The fall 2025 edition of the Journal of Retirement (Vol. 13, Issue 2) is now available. Readers of Retirement Income Journal—no relation—should find something useful here. See brief abstracts of the articles below. Full access to the J of R requires a subscription.
“A Simple Plan to Address Social Security Insolvency,” by Andrew G. Biggs and Kristin A. Shapiro. To close the Social Security funding gap without raising taxes, Biggs and Shapiro present a new framework, starting in 2033, in which monthly benefits would be capped at $2,050 (in 2024 dollars). That amount “would provide full scheduled benefits for roughly half of retirees,” the authors calculate. “Benefit reductions for the remaining, higher-income, half of retirees would be progressive.”
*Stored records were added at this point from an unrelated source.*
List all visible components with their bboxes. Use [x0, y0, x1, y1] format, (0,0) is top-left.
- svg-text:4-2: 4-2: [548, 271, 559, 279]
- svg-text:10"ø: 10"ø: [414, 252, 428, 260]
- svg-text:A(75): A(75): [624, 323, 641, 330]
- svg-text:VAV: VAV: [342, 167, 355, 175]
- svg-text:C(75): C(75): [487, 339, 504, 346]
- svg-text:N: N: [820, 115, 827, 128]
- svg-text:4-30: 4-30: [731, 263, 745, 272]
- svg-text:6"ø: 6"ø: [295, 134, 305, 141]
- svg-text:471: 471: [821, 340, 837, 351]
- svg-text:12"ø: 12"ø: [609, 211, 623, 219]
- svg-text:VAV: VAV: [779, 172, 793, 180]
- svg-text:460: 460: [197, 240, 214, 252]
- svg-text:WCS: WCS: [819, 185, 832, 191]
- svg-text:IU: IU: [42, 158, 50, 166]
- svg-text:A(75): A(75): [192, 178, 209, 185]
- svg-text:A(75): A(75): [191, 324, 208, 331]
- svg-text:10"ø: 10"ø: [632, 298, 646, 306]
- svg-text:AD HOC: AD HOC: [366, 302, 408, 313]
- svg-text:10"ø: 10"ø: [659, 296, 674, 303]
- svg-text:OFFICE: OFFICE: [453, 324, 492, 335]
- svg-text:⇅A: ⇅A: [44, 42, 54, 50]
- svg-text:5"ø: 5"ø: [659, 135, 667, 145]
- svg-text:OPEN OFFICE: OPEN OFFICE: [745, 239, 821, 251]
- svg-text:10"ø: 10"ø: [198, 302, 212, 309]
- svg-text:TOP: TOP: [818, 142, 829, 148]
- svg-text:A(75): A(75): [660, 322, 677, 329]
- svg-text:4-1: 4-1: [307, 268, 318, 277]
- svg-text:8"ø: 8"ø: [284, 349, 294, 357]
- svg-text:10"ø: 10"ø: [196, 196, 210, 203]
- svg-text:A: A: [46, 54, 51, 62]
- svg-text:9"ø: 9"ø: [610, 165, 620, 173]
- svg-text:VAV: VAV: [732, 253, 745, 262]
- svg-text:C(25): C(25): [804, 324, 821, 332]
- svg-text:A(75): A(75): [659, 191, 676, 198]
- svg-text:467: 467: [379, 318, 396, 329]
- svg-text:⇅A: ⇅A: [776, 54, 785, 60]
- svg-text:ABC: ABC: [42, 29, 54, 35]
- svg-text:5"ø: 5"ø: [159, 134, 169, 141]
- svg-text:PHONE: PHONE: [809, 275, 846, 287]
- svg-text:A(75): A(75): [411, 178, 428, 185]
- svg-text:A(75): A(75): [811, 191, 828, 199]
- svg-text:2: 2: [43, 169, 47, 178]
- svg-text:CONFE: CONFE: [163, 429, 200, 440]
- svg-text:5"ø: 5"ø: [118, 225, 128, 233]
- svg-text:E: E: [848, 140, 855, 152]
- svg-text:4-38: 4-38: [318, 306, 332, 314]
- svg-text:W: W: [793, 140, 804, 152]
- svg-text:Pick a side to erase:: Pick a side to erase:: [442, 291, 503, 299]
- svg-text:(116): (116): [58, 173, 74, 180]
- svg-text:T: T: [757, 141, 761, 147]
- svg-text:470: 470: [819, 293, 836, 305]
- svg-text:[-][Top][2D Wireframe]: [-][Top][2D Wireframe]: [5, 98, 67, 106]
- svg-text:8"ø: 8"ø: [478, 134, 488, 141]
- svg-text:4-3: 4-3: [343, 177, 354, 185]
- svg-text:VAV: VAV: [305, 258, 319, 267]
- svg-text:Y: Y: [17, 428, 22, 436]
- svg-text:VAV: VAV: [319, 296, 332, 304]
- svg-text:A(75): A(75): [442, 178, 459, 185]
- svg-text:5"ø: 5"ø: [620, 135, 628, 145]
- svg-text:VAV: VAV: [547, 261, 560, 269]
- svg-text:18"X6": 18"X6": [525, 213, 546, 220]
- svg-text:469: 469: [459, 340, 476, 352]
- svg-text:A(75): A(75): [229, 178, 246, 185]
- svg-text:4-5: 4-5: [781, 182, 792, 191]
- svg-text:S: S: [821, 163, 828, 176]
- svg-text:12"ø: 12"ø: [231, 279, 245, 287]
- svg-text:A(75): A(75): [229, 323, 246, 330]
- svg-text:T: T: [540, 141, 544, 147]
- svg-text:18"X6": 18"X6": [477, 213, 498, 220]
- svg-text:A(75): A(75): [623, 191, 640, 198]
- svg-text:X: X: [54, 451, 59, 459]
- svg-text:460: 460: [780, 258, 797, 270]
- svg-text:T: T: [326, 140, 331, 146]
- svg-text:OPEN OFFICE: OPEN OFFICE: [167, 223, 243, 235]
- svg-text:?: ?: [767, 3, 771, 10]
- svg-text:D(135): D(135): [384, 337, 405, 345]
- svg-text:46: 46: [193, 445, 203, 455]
“Evaluating the Role of Life Annuities in Retirement Income Strategies,” by Gaobo Pang and Mark Warshawsky. “Using life annuities maximizes a steady flow of income, can reduce the strain on the remaining un‑annuitized savings, and accommodates growth,” write the authors. “Partial annuitization in combination with withdrawals is generally the best strategy for raising the welfare of retirees.”
“Stochastic Optimal Retirement Planning with Renewable Energy Investments,” by Samuel Essamuah Assabil and Ali Abubakar. Perhaps those with “snow on the roof” (i.e., white hair on the head) should put solar panels up there too. “Solar power and compare outcomes of investing solely in annuities with those from a hybrid strategy combining annuities and solar energy. Despite uncertainty in solar returns, findings show that retirees who diversify enjoy greater financial security,” the authors write.
“A Tax-Efficient Model Predictive Control Policy for Retirement Funding,” by Kasper Johansson and Stephen Boyd. As a way to improve on the classic 4% withdrawal rule for retirement income, these authors recommend “Model Predictive Control.” MPC involves annual tweaks in personal retirement plans. “Each year the retiree forms a new plan for the future years, using the current account values and life expectancy, and optionally, updated information such as changes in tax rates or rules,” they write, asserting that these annual course-corrections can deliver both constant, inflation-adjusted consumption and maximize bequests.
“Generational Differences in Retirement Planning Perspectives,” Hyungkee Baek, David D. Cho, and Doseong Kim. “Millennials [those born 1981 to 1996] exhibit less motivation for retirement saving and a lower preference for long-term planning” but, ironically, are “confident in retirement adequacy, without strong motivation for retirement saving or future time preference,” these researchers conclude after reviewing publicly-available financial surveys.
The Fall issue also includes two commentaries about emergency savings programs: “Workplace Emergency Savings: Key Findings from AARP’s National Survey,” by Warren Cormier and Karen Witham, and “Do Emergency Savings Programs Work and What Is in It for the Employer?” by Brett Hammond and Anthony Webb.